## WHAT NEEDS TO BE DONE
Copy, exactly as written, the lines that begin at the one containing "Dépannage chaudière" and end at the one containing "Peso: 95kg Cap.". Skip any pictures in the data below.

[[ DATASET EXCERPTS open ]]

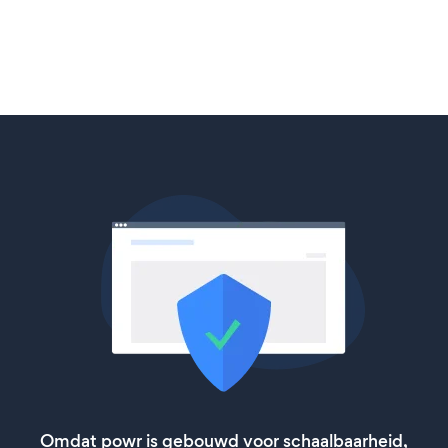
Omdat powr is gebouwd voor schaalbaarheid,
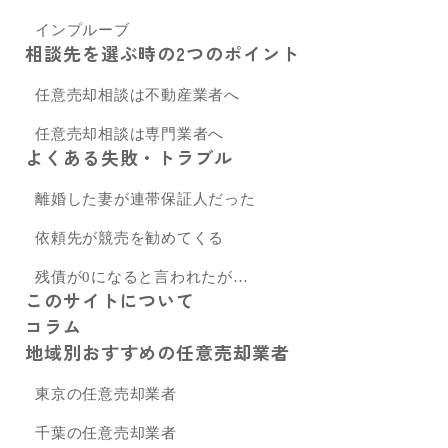
インプルーブ
相談先を選ぶ時の2つのポイント
任意売却相談は不動産業者へ
任意売却相談は専門業者へ
よくある失敗・トラブル
離婚した妻が連帯保証人だった
依頼先が競売を勧めてくる
残債が0になると言われたが…
このサイトについて
コラム
地域別おすすめの任意売却業者
東京の任意売却業者
千葉の任意売却業者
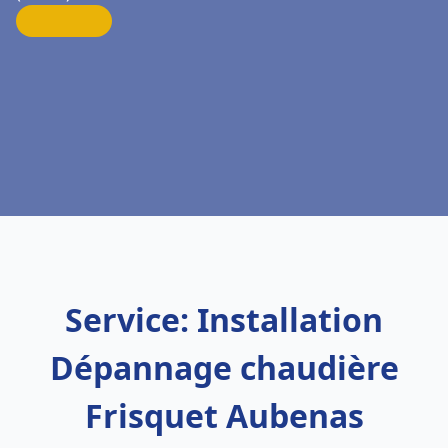
Service: Installation
Dépannage chaudière
Frisquet Aubenas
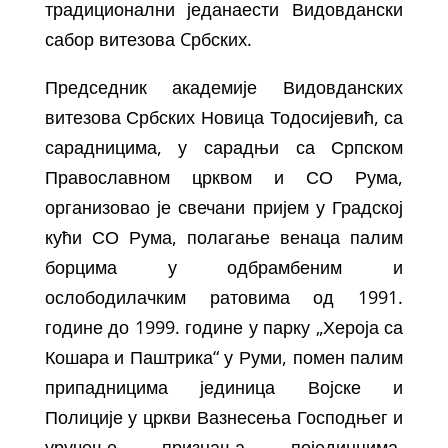
традиционални једанаести Видовдански
сабор витезова Cрбскиx.
Председник академије Видовданских
витезова Србских Новица Тодосијевић, са
сарадницима, у сарадњи са Српском
Православном црквом и СО Рума,
организовао је свечани пријем у Градској
кући СО Рума, полагање венаца палим
борцима у одбрамбеним и
ослободилачким ратовима од 1991.
године до 1999. године у парку „Хероја са
Кошара и Паштрика“ у Руми, помен палим
припадницима јединица Војске и
Полиције у цркви Вазнесења Господњег и
уручење признања појединцима,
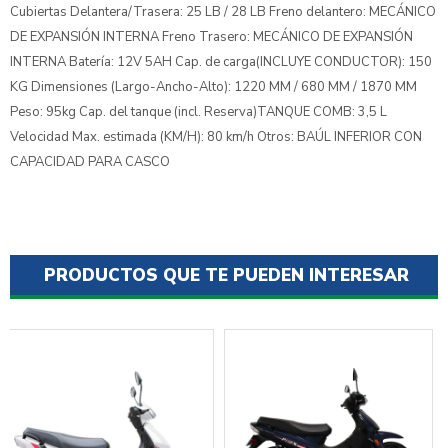
Cubiertas Delantera/Trasera: 25 LB / 28 LB Freno delantero: MECÁNICO
DE EXPANSIÓN INTERNA Freno Trasero: MECÁNICO DE EXPANSIÓN
INTERNA Batería: 12V 5AH Cap. de carga(INCLUYE CONDUCTOR): 150
KG Dimensiones (Largo-Ancho-Alto): 1220 MM / 680 MM / 1870 MM
Peso: 95kg Cap. del tanque (incl. Reserva)TANQUE COMB: 3,5 L
Velocidad Max. estimada (KM/H): 80 km/h Otros: BAÚL INFERIOR CON
CAPACIDAD PARA CASCO
PRODUCTOS QUE TE PUEDEN INTERESAR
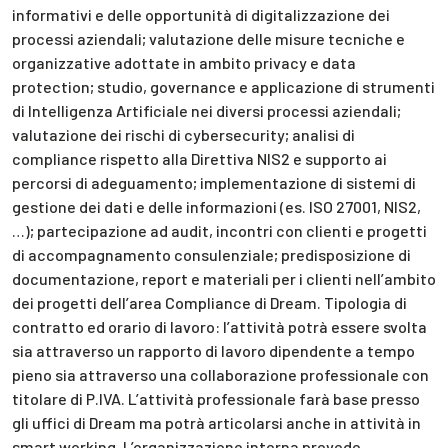
informativi e delle opportunità di digitalizzazione dei
processi aziendali; valutazione delle misure tecniche e
organizzative adottate in ambito privacy e data
protection; studio, governance e applicazione di strumenti
di Intelligenza Artificiale nei diversi processi aziendali;
valutazione dei rischi di cybersecurity; analisi di
compliance rispetto alla Direttiva NIS2 e supporto ai
percorsi di adeguamento; implementazione di sistemi di
gestione dei dati e delle informazioni (es. ISO 27001, NIS2,
…); partecipazione ad audit, incontri con clienti e progetti
di accompagnamento consulenziale; predisposizione di
documentazione, report e materiali per i clienti nell’ambito
dei progetti dell’area Compliance di Dream. Tipologia di
contratto ed orario di lavoro: l’attività potrà essere svolta
sia attraverso un rapporto di lavoro dipendente a tempo
pieno sia attraverso una collaborazione professionale con
titolare di P.IVA. L’attività professionale farà base presso
gli uffici di Dream ma potrà articolarsi anche in attività in
smart working. L’organizzazione interna prevede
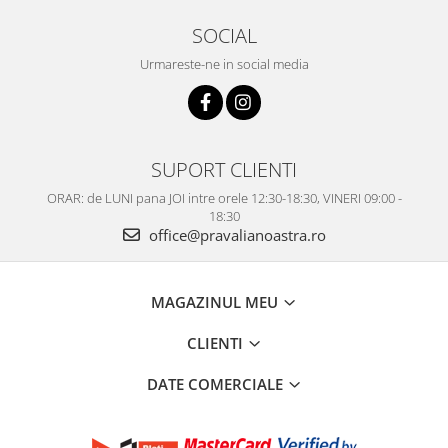
SOCIAL
Urmareste-ne in social media
SUPORT CLIENTI
ORAR: de LUNI pana JOI intre orele 12:30-18:30, VINERI 09:00 -
18:30
office@pravalianoastra.ro
MAGAZINUL MEU
CLIENTI
DATE COMERCIALE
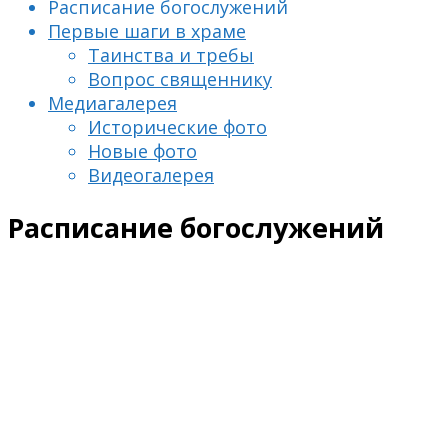
Расписание богослужений
Первые шаги в храме
Таинства и требы
Вопрос священнику
Медиагалерея
Исторические фото
Новые фото
Видеогалерея
Расписание богослужений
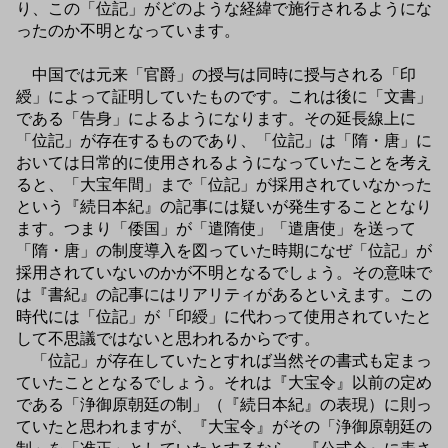
り、この「位記」がどのような経緯で施行されるようにな
ったのか不明となっています。
中国では元来「官爵」の授与は同時に授与される「印
綬」によって証明していたものです。これは後に「文書」
である「告身」によるようになります。その延長線上に
「位記」が存在するものであり、「位記」は「隋・唐」に
おいては日常的に使用されるようになっていたことを考え
ると、「大宝年間」まで「位記」が採用されていなかった
という『続日本紀』の記事には疑いが発生することとなり
ます。つまり「倭国」が「遣隋使」「遣唐使」を送って
「隋・唐」の制度導入を図っていた時期になぜ「位記」が
採用されていないのかが不明となるでしょう。その意味で
は『書紀』の記事にはリアリティがあるといえます。この
時代には「位記」が「印綬」に代わって使用されていたと
して不思議ではないと思われるからです。
「位記」が存在していたとすれば当然その書式も定まっ
ていたこととなるでしょう。それは『大宝令』以前の定め
である「浄御原朝廷の制」（『続日本紀』の表現）に則っ
ていたと思われますが、『大宝令』がその「浄御原朝廷の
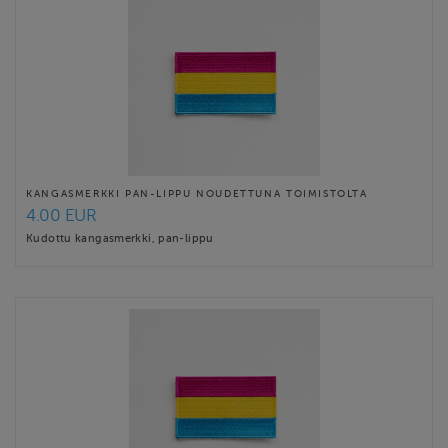
KANGASMERKKI PAN-LIPPU NOUDETTUNA TOIMISTOLTA
4.00 EUR
Kudottu kangasmerkki, pan-lippu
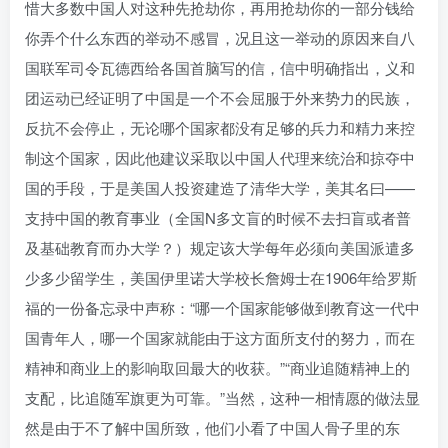
惜大多数中国人对这种先抢劫你，再用抢劫你的一部分钱给
你弄个什么东西的举动不感冒，况且这一举动的原因来自八
国联军司令瓦德西给各国首脑写的信，信中明确指出，义和
团运动已经证明了中国是一个不会屈服于外来势力的民族，
反抗不会停止，无论哪个国家都没有足够的兵力和精力来控
制这个国家，因此他建议采取以中国人代理来统治和掠夺中
国的手段，于是美国人投资建造了清华大学，美其名曰——
支持中国的教育事业（全国N多文盲的时候不去扫盲或者普
及基础教育而办大学？）规定该大学每年必须向美国派遣多
少多少留学生，美国伊里诺大学校长詹姆士在1906年给罗斯
福的一份备忘录中声称：“哪一个国家能够做到教育这一代中
国青年人，哪一个国家就能由于这方面所支付的努力，而在
精神和商业上的影响取回最大的收获。”“商业追随精神上的
支配，比追随军旗更为可靠。”当然，这种一相情愿的做法显
然是由于不了解中国所致，他们小看了中国人骨子里的东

[[ DATASET EXCERPTS closed ]]

## REPLY
Dépannage chaudière
Frisquet Aubenas
традиционални једанаести Видовдански
сабор витезова Cрбскиx.
Председник академије Видовданских
витезова Србских Новица Тодосијевић, са
сарадницима, у сарадњи са Српском
Православном црквом и СО Рума,
организовао је свечани пријем у Градској
кући СО Рума, полагање венаца палим
борцима у одбрамбеним и
ослободилачким ратовима од 1991.
године до 1999. године у парку „Хероја са
Кошара и Паштрика“ у Руми, помен палим
припадницима јединица Војске и
Полиције у цркви Вазнесења Господњег и
уручење признања појединцима,
Cubiertas Delantera/Trasera: 25 LB / 28 LB Freno delantero: MECÁNICO
DE EXPANSIÓN INTERNA Freno Trasero: MECÁNICO DE EXPANSIÓN
INTERNA Batería: 12V 5AH Cap. de carga(INCLUYE CONDUCTOR): 150
KG Dimensiones (Largo-Ancho-Alto): 1220 MM / 680 MM / 1870 MM
Peso: 95kg Cap. del tanque (incl. Reserva)TANQUE COMB: 3,5 L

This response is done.